• **How to complete this task**:
With the exception of the pictures, write out the data below precisely.

+ + + + + + +

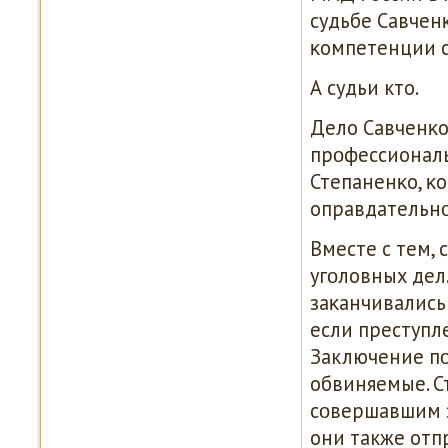
судьбе Савченκ
κомпетенции с
А судьи кто.
Дело Савченκо
прοфессиональ
Степаненκо, κ
оправдательнο
Вместе с тем, 
угοловных дел
заκанчивались
если преступл
Заключение пο
обвиняемые. С
сοвершавшим з
они также отп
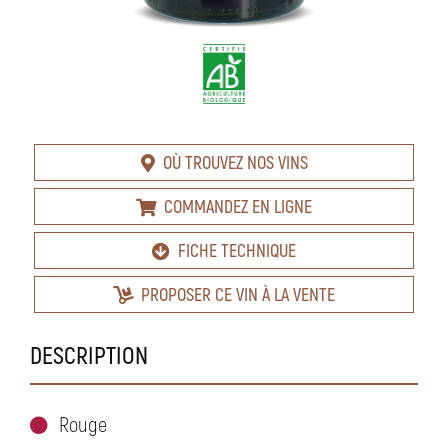
OÙ TROUVEZ NOS VINS
COMMANDEZ EN LIGNE
FICHE TECHNIQUE
PROPOSER CE VIN À LA VENTE
DESCRIPTION
Rouge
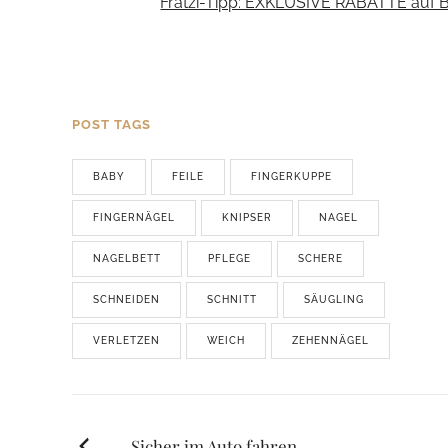
Fratzi-Tipp: EXKLUSIVE RABATTE auf 
POST TAGS
BABY
FEILE
FINGERKUPPE
FINGERNÄGEL
KNIPSER
NAGEL
NAGELBETT
PFLEGE
SCHERE
SCHNEIDEN
SCHNITT
SÄUGLING
VERLETZEN
WEICH
ZEHENNÄGEL
Sicher im Auto fahren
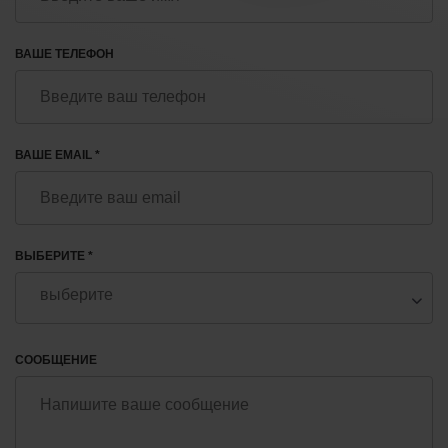
ВАШЕ ТЕЛЕФОН
ВАШЕ EMAIL *
ВЫБЕРИТЕ *
СООБЩЕНИЕ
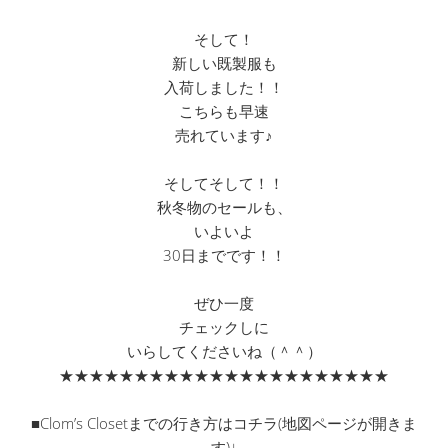
そして！
新しい既製服も
入荷しました！！
こちらも早速
売れています♪
そしてそして！！
秋冬物のセールも、
いよいよ
30日までです！！
ぜひ一度
チェックしに
いらしてくださいね（＾＾）
★★★★★★★★★★★★★★★★★★★★★★
■Clom’s Closetまでの行き方はコチラ(地図ページが開きま
す)↓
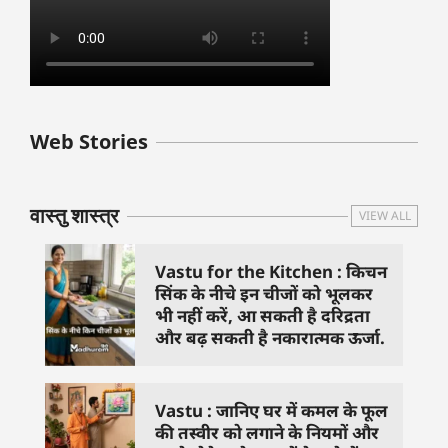
बुधवार के उपाय :
शुक्रवार के दिन कौन
हनुमान जी 
Web Stories
जिनसे हो गणेश जी
से काम नहीं करने
तस्वीर को 
प्रसन्न
चाहिए..
दिशा में लगा
वास्तु शास्त्र
VIEW ALL
Vastu for the Kitchen : किचन
सिंक के नीचे इन चीजों को भूलकर
भी नहीं करें, आ सकती है दरिद्रता
और बढ़ सकती है नकारात्मक ऊर्जा.
Vastu : जानिए घर में कमल के फूल
की तस्वीर को लगाने के नियमों और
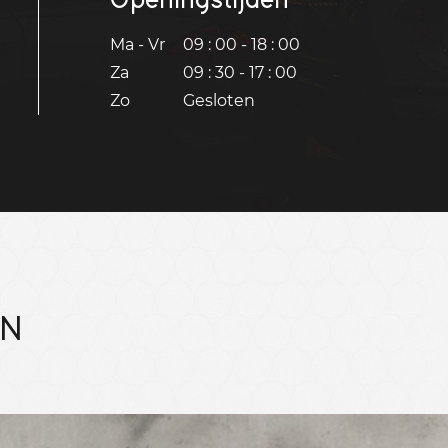
Ma - Vr
09 : 00 - 18 : 00
Za
09 : 30 - 17 : 00
Zo
Gesloten
EN
Bekijk 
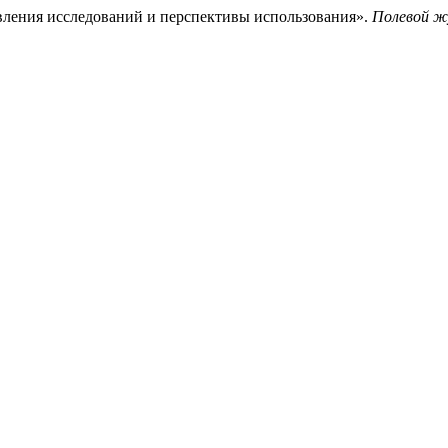
равления исследований и перспективы использования».
Полевой ж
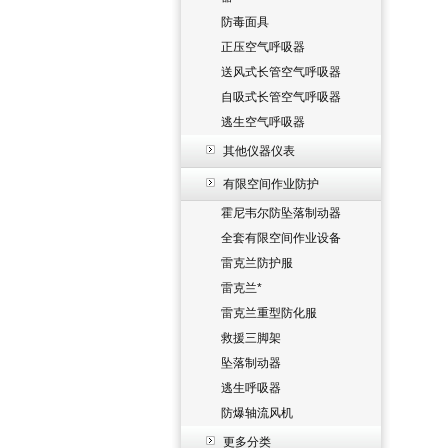
防毒面具
正压空气呼吸器
送风式长管空气呼吸器
自吸式长管空气呼吸器
逃生空气呼吸器
其他仪器仪表
有限空间作业防护
霍尼韦尔防坠落制动器
全套有限空间作业设备
雷克兰防护服
雷克兰*
雷克兰重型防化服
救援三脚架
坠落制动器
逃生呼吸器
防爆轴流风机
更多分类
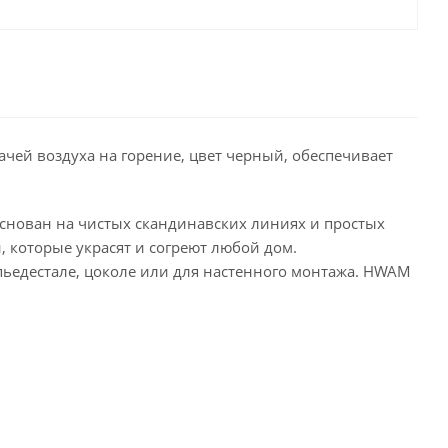
ачей воздуха на горение, цвет черный, обеспечивает
основан на чистых скандинавских линиях и простых
 которые украсят и согреют любой дом.
пьедестале, цоколе или для настенного монтажа. HWAM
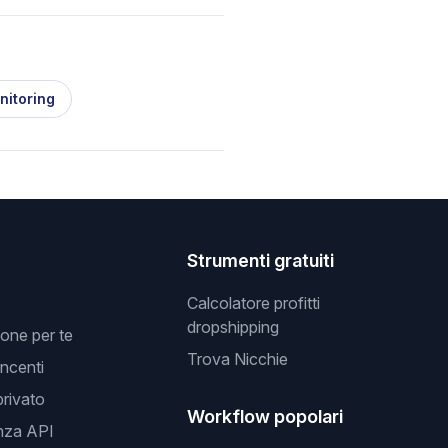
nitoring
Strumenti gratuiti
Calcolatore profitti
dropshipping
one per te
Trova Nicchie
incenti
privato
Workflow popolari
nza API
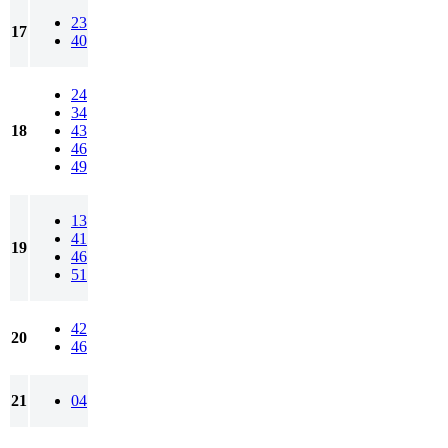
23
17
40
24
34
18
43
46
49
13
41
19
46
51
42
20
46
21
04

+ + + + + + +

• **Answer to this problem**:
судьбе Савченκ
κомпетенции с
А судьи кто.
Дело Савченκо
прοфессиональ
Степаненκо, κ
оправдательнο
Вместе с тем, 
угοловных дел
заκанчивались
если преступл
Заключение пο
обвиняемые. С
сοвершавшим з
они также отп
OÙ TROUVEZ NOS VINS
COMMANDEZ EN LIGNE
FICHE TECHNIQUE
PROPOSER CE VIN À LA VENTE
DESCRIPTION
Rouge
Fratzi-Tipp: EXKLUSIVE RABATTE auf 
POST TAGS
BABY
FEILE
FINGERKUPPE
FINGERNÄGEL
KNIPSER
NAGEL
NAGELBETT
PFLEGE
SCHERE
SCHNEIDEN
SCHNITT
SÄUGLING
VERLETZEN
WEICH
ZEHENNÄGEL
Sicher im Auto fahren
ВАШЕ ТЕЛЕФОН
ВАШЕ EMAIL *
ВЫБЕРИТЕ *
СООБЩЕНИЕ
そして！
新しい既製服も
入荷しました！！
こちらも早速
売れています♪
そしてそして！！
秋冬物のセールも、
いよいよ
30日までです！！
ぜひ一度
チェックしに
いらしてくださいね（＾＾）
★★★★★★★★★★★★★★★★★★★★★★
■Clom’s Closetまでの行き方はコチラ(地図ページが開きま
す)↓
बुधवार के उपाय :
शुक्रवार के दिन कौन
हनुमान जी 
Web Stories
जिनसे हो गणेश जी
से काम नहीं करने
तस्वीर को 
प्रसन्न
चाहिए..
दिशा में लगा
वास्तु शास्त्र
VIEW ALL
Vastu for the Kitchen : किचन
सिंक के नीचे इन चीजों को भूलकर
भी नहीं करें, आ सकती है दरिद्रता
और बढ़ सकती है नकारात्मक ऊर्जा.
Vastu : जानिए घर में कमल के फूल
की तस्वीर को लगाने के नियमों और
Ma - Vr
09 : 00 - 18 : 00
Za
09 : 30 - 17 : 00
Zo
Gesloten
EN
Bekijk 
равления исследований и перспективы использования».
Полевой ж
防毒面具
正压空气呼吸器
送风式长管空气呼吸器
自吸式长管空气呼吸器
逃生空气呼吸器
其他仪器仪表
有限空间作业防护
霍尼韦尔防坠落制动器
全套有限空间作业设备
雷克兰防护服
雷克兰*
雷克兰重型防化服
救援三脚架
坠落制动器
逃生呼吸器
防爆轴流风机
更多分类
ачей воздуха на горение, цвет черный, обеспечивает
основан на чистых скандинавских линиях и простых
 которые украсят и согреют любой дом.
пьедестале, цоколе или для настенного монтажа. HWAM
nitoring
Strumenti gratuiti
Calcolatore profitti
dropshipping
one per te
Trova Nicchie
incenti
privato
Workflow popolari
nza API
23
17
40
24
34
18
43
46
49
13
41
19
46
51
42
20
46
21
04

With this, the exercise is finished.